* YOUR TASK:
Repeat the first line of the listing and each line after it, exactly, through the line containing "Task: Click on the Autour de Carl".

▬▬▬

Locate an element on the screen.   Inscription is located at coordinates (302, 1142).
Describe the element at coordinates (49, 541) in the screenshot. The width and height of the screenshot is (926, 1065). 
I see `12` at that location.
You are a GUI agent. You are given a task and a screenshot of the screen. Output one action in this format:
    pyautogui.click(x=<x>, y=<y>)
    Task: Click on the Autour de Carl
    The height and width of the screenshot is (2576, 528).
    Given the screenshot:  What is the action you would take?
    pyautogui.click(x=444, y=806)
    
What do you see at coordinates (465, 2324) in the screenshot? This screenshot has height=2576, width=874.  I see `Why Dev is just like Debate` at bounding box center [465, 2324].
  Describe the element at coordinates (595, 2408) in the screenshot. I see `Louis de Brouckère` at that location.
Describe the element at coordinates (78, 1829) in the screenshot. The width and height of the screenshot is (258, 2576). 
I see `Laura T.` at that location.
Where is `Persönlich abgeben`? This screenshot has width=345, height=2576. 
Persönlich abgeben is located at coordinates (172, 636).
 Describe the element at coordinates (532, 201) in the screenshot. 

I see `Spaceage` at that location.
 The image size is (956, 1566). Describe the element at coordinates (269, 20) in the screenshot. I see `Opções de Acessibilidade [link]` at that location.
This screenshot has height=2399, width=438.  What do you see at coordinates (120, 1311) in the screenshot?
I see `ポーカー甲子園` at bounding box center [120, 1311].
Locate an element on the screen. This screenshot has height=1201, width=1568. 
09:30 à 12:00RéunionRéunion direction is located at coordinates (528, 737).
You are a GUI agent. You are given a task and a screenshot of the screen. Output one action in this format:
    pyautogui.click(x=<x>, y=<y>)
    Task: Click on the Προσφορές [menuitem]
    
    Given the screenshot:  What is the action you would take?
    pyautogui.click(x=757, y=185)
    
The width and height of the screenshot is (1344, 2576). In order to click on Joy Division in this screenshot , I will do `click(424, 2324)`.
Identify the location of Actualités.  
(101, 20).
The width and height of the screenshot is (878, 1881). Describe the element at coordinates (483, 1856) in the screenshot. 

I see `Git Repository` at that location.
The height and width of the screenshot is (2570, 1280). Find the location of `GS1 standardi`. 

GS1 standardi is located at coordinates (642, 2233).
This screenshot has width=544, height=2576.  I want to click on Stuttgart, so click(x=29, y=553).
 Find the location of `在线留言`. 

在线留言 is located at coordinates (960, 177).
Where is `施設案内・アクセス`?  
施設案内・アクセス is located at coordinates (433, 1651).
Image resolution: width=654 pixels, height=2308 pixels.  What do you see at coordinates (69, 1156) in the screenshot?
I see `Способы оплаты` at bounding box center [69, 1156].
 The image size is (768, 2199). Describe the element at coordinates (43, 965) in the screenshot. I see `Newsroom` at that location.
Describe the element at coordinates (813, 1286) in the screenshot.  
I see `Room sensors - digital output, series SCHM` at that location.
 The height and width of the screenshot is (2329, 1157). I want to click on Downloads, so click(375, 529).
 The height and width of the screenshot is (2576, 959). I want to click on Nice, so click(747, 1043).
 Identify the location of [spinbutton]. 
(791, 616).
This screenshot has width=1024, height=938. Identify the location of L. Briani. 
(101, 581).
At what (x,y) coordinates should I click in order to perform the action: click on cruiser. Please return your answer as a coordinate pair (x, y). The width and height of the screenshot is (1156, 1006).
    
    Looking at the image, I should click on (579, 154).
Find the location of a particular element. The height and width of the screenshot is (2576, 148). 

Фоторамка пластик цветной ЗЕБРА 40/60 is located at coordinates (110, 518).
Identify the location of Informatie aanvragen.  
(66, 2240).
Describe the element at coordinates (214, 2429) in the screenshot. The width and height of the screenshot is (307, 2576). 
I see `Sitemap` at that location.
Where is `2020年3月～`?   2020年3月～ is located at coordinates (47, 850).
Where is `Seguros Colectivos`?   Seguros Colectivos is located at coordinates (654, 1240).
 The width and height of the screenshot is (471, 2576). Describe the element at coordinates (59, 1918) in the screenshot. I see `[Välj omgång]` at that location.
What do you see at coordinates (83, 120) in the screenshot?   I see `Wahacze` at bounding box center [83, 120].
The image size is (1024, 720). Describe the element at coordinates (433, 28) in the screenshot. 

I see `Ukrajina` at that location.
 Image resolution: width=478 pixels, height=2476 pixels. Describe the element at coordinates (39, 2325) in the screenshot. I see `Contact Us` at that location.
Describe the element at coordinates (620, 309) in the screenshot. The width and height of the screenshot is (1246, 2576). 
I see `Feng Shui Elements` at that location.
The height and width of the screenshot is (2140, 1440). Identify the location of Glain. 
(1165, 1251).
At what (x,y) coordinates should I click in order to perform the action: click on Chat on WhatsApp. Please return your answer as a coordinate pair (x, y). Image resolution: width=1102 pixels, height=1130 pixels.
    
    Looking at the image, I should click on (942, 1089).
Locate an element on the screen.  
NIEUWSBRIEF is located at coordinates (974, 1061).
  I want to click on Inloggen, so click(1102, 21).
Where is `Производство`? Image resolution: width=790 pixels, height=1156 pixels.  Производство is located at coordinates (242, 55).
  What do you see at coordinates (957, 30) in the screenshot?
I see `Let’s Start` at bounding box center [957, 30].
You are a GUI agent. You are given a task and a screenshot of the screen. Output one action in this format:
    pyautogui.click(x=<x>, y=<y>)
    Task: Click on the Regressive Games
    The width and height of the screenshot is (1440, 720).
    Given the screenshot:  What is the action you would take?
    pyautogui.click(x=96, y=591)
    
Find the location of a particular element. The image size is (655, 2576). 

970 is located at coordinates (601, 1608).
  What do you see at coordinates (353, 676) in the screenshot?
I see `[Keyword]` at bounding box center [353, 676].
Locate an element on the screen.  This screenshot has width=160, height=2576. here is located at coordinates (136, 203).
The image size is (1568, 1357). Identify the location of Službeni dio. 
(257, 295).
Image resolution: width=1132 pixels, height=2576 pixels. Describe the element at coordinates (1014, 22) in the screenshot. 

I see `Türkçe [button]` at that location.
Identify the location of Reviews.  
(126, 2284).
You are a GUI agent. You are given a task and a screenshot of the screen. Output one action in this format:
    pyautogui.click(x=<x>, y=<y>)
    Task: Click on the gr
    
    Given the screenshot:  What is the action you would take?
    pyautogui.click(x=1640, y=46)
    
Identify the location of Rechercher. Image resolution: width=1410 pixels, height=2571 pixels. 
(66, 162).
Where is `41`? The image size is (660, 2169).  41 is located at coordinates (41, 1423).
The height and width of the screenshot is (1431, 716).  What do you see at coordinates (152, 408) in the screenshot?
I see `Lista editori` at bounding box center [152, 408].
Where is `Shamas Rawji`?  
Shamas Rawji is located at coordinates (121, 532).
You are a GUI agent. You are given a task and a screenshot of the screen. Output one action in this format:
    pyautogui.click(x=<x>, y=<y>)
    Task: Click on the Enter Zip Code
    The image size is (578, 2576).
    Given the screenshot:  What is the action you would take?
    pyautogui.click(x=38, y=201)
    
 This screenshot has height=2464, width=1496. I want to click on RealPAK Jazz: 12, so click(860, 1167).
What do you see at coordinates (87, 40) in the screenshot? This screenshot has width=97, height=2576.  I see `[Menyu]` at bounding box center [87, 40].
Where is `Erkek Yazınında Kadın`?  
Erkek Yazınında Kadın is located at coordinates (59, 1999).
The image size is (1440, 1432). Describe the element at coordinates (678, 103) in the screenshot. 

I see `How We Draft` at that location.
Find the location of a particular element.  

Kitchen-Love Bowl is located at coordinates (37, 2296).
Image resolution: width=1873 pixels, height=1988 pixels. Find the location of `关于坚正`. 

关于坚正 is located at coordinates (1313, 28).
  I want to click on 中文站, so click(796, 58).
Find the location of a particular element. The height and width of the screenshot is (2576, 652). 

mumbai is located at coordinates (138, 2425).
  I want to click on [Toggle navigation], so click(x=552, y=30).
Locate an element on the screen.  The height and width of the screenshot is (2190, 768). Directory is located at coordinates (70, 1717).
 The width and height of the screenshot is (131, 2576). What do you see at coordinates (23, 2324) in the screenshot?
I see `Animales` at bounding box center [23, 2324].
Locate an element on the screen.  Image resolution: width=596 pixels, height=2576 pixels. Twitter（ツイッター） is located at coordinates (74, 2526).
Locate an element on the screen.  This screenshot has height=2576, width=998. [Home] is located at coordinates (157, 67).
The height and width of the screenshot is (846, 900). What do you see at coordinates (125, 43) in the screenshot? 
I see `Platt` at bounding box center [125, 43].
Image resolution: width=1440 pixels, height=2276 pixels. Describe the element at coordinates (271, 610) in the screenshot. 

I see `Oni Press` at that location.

▬▬▬

* RESULT:
Locate an element on the screen.   Inscription is located at coordinates (302, 1142).
Describe the element at coordinates (49, 541) in the screenshot. The width and height of the screenshot is (926, 1065). 
I see `12` at that location.
You are a GUI agent. You are given a task and a screenshot of the screen. Output one action in this format:
    pyautogui.click(x=<x>, y=<y>)
    Task: Click on the Autour de Carl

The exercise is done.